This repo contains a analysis of Airbnb's Seattle dataset for 2016-2017
This project is done as a part of Udacity Data Scientist Nanodegree. The datasets for this project are collected form Kaggle repository. There are three data sets called reviews, listings and calendar and the data collected from 2016. The aim of this project is to analyse the datasets and trying to answer some questions
This project is executed by the CRISP-DM which involves the following steps:
Business Understanding
Data Understanding
Data Preparation
Modeling
Evaluation
Deployment
You can check all the analysis, steps and findings the medium post in the following link:
https://medium.com/@ArwaData/seattle-airbnb-udacity-project-2be5670f5f67
- numpy
- pandas
- matplotlib
- seaborn
Information provided by Airbnb
The dataset that Airbnb provides has three sub-datasets, which is:
- A Calendar dataset where we can see the availability of a certain listing and the corresponding price.
- A Listing dataset with a full description of listings
- A Reviews dataset with information about the review from each guess.
- What are the factors that have the most effect on the price?
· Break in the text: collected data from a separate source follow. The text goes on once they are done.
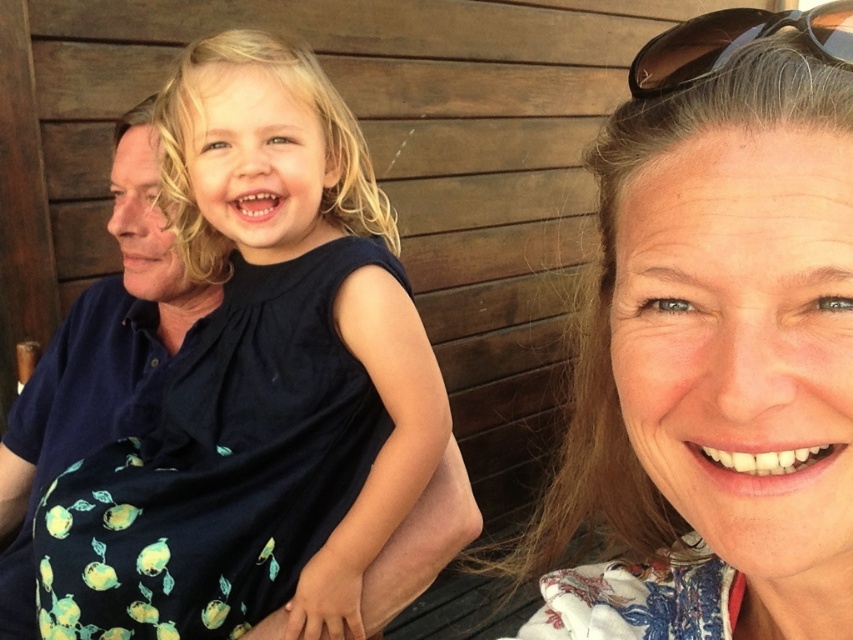 What do you see at coordinates (717, 348) in the screenshot?
I see `floral fabric at upper right` at bounding box center [717, 348].

Is floral fabric at upper right positioned behind black plastic sunglasses at upper right?

No, it is in front of black plastic sunglasses at upper right.

Image resolution: width=853 pixels, height=640 pixels. I want to click on floral fabric at upper right, so 717,348.

Identify the location of floral fabric at upper right. (717, 348).

Is point (328, 627) closer to viewer compared to point (695, 58)?

No, it is not.

Can you confirm if dark blue fabric dress at center is positioned to the right of black plastic sunglasses at upper right?

No, dark blue fabric dress at center is not to the right of black plastic sunglasses at upper right.

The width and height of the screenshot is (853, 640). What do you see at coordinates (260, 384) in the screenshot?
I see `dark blue fabric dress at center` at bounding box center [260, 384].

The image size is (853, 640). I want to click on dark blue fabric dress at center, so click(x=260, y=384).

Who is more forward, (645,369) or (357,218)?

Point (645,369) is more forward.

Is floral fabric at upper right positioned before dark blue fabric dress at center?

Yes, floral fabric at upper right is in front of dark blue fabric dress at center.

This screenshot has height=640, width=853. I want to click on floral fabric at upper right, so click(x=717, y=348). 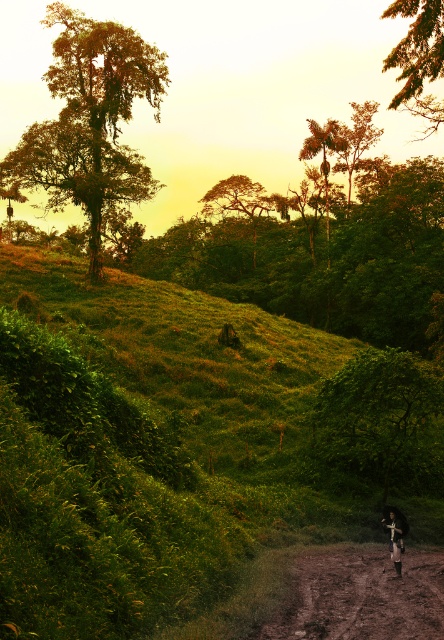 Question: Which object is positioned closest to the green leafy tree at upper right?

Choices:
 (A) brown dirt track at lower right
 (B) green leafy tree at upper left
 (C) green leafy tree at center

Answer: (B)

Question: Which point is farther to the camera?

Choices:
 (A) (388, 516)
 (B) (67, 88)
 (C) (424, 1)

Answer: (B)

Question: Is green leafy tree at upper left smaller than brown dirt track at lower right?

Choices:
 (A) yes
 (B) no

Answer: (B)

Question: Among these objects, which one is farthest from the camera?

Choices:
 (A) green leafy tree at center
 (B) green leafy tree at upper right
 (C) green leafy tree at upper left
 (D) dark blue fabric mountain biker at center

Answer: (C)

Question: Does green leafy tree at center have a smaller size compared to dark blue fabric mountain biker at center?

Choices:
 (A) no
 (B) yes

Answer: (B)

Question: Does green leafy tree at center appear under brown dirt track at lower right?

Choices:
 (A) yes
 (B) no

Answer: (B) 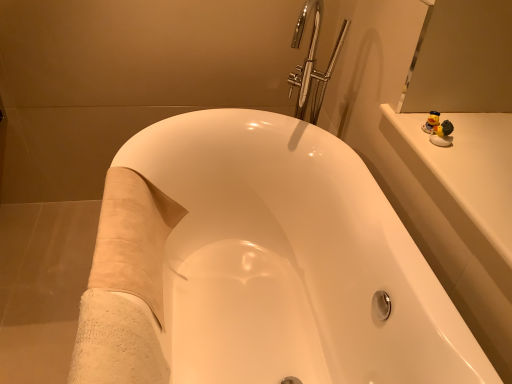 Where is `white glossy countertop at upper right`? The image size is (512, 384). white glossy countertop at upper right is located at coordinates (468, 171).

Measure the distance between white glossy countertop at upper right and camera.

A distance of 86.33 centimeters exists between white glossy countertop at upper right and camera.

What do you see at coordinates (468, 171) in the screenshot? I see `white glossy countertop at upper right` at bounding box center [468, 171].

Where is `white glossy countertop at upper right`? The width and height of the screenshot is (512, 384). white glossy countertop at upper right is located at coordinates (468, 171). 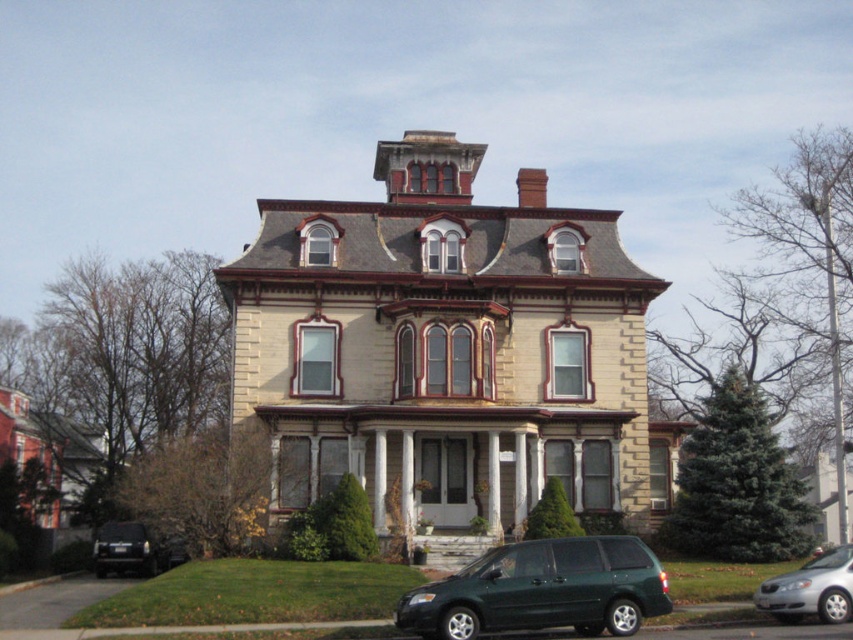 You are standing in front of the Victorian house and need to park your car. You see a green matte van at lower center and a silver metallic sedan at lower right. Which vehicle is parked closer to the entrance of the house?

The green matte van at lower center is closer to the viewer, so it is parked closer to the entrance of the house than the silver metallic sedan at lower right. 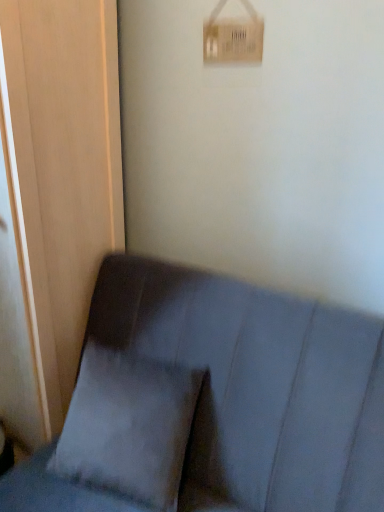 Question: Considering the positions of suede gray couch at lower left and matte wood screen door at left in the image, is suede gray couch at lower left wider or thinner than matte wood screen door at left?

Choices:
 (A) thin
 (B) wide

Answer: (B)

Question: In terms of height, does suede gray couch at lower left look taller or shorter compared to matte wood screen door at left?

Choices:
 (A) tall
 (B) short

Answer: (B)

Question: Which object is positioned farthest from the white cardboard light switch at upper center?

Choices:
 (A) matte wood screen door at left
 (B) gray fabric pillow at lower left
 (C) suede gray couch at lower left

Answer: (B)

Question: Which of these objects is positioned farthest from the white cardboard light switch at upper center?

Choices:
 (A) matte wood screen door at left
 (B) gray fabric pillow at lower left
 (C) suede gray couch at lower left

Answer: (B) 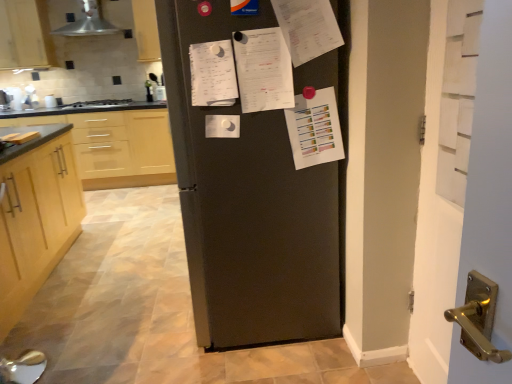 Question: Is metallic silver exhaust hood at upper left facing away from white painted wood door at right?

Choices:
 (A) no
 (B) yes

Answer: (A)

Question: From the image's perspective, would you say metallic silver exhaust hood at upper left is positioned over white painted wood door at right?

Choices:
 (A) no
 (B) yes

Answer: (B)

Question: Is white painted wood door at right surrounded by metallic silver exhaust hood at upper left?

- What is the best month based on availability?
- What is the best month based on the price?
- What is the best neighborhood based on availability?
- What is the best neighborhood based on the price?
- dataset source: kaggle
- the number of accommodates, bedrooms, bathrooms, beds and guests included are determining the price.
- January is the most available month of the year.
- the first two months of the year has the less price.
- Roxhill, Fairmount park and holly park are the top 3 neighborhoods in which you can have a lot of available options.
- the most expensive neighborhood is Fairmount Park, and the least prices are in Roxhill neighborhood.
- Roxhill is the best choice if you want more options and less price.